Established in 1985, Pak Steel was a major metallurgical unit of Pakistan with most of its organs widely considered to be some of the best in the world. Unfortunately, the downfall of Pak Steel Mills began when the government’s endeavour to privatise PSM was confronted and ultimately checked by Apex court. Thereafter, the downhill journey hastened.

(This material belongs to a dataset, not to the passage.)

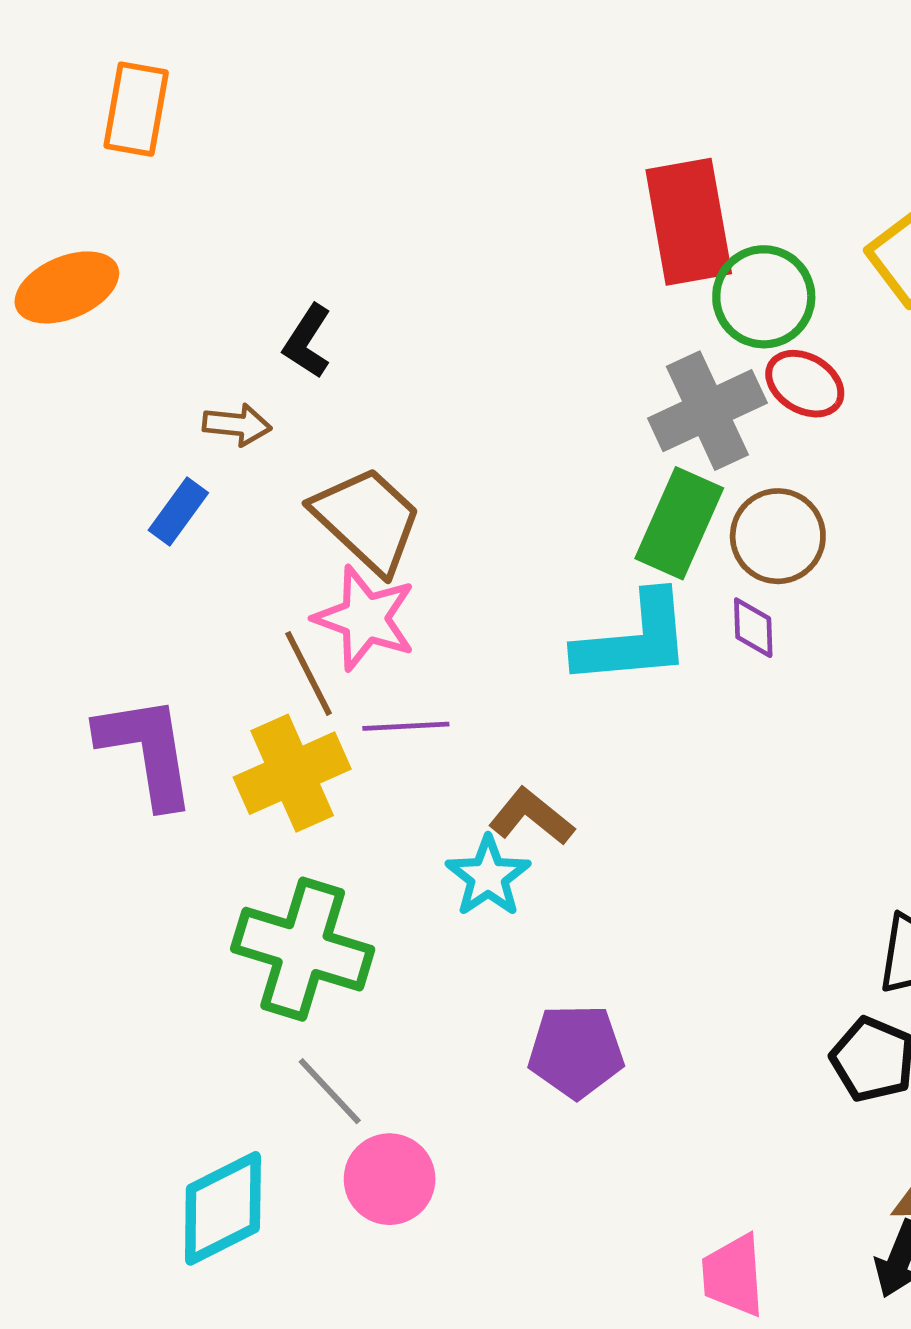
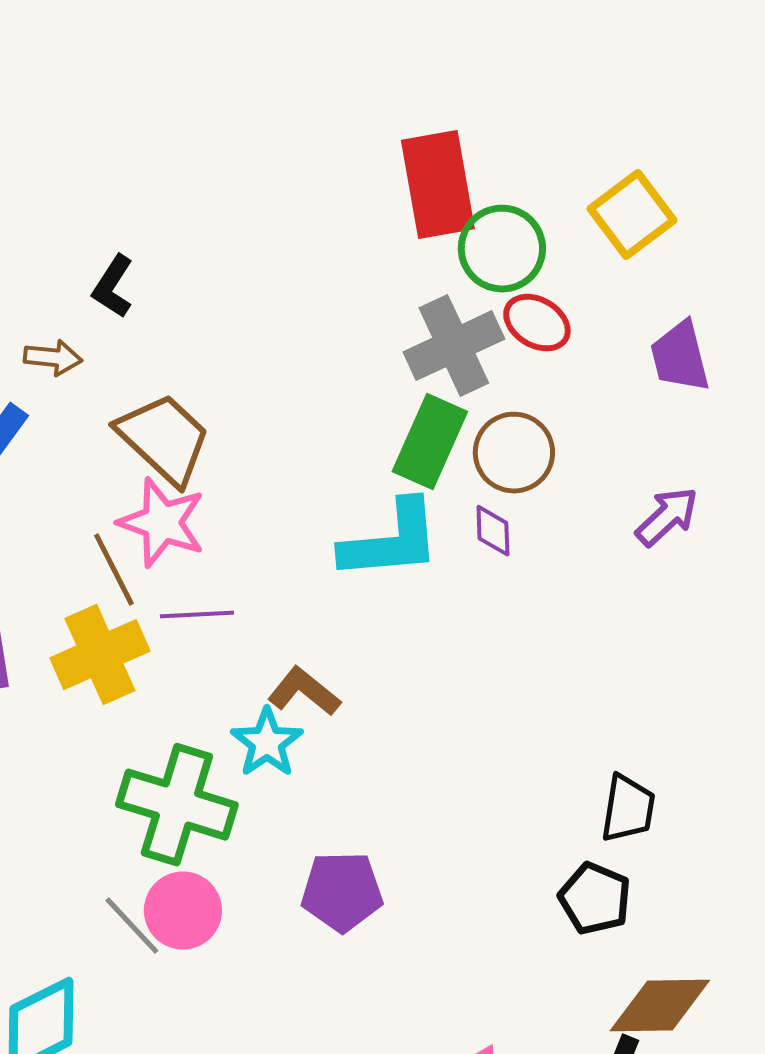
green cross: (303, 949) -> (177, 805), moved
pink circle: (390, 1179) -> (183, 911), moved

Inefficient management, power outages, overstaffing, political manoeuvring, underutilisation of resources compounded the problems and the economic health quickly deteriorated. The sharp increase in revenue was neither investigated, nor controlled by management, which ultimately exhausted PSM resources. As reported in the press, the havoc done with the coal batteries to extend their running time from 28 hours to 40 hours to avoid closure ended up in repair expenditure of Rs. 2.5 billion. Furthermore, the liabilities of organisation continued to inflate extraordinarily. The swelled up figure of liabilities of Rs 110 billion, can fairly be interoperated as another bid to sale out PSM, by declaring it a white elephant.
Irony of fate is that our large organisations are falling out one after the other leaving economy in lurch and paving way of complete economic disaster.
Now the plummeting economic condition of PSM has forced the management to ask the federal government for a bailout package of Rs 12 billion. Today is the era of competition and survival of fittest is possible, what to speak of poor crawling industrial units? The plethora of menaces these large organisations are facing today cannot be overcome just by financial bail-outs.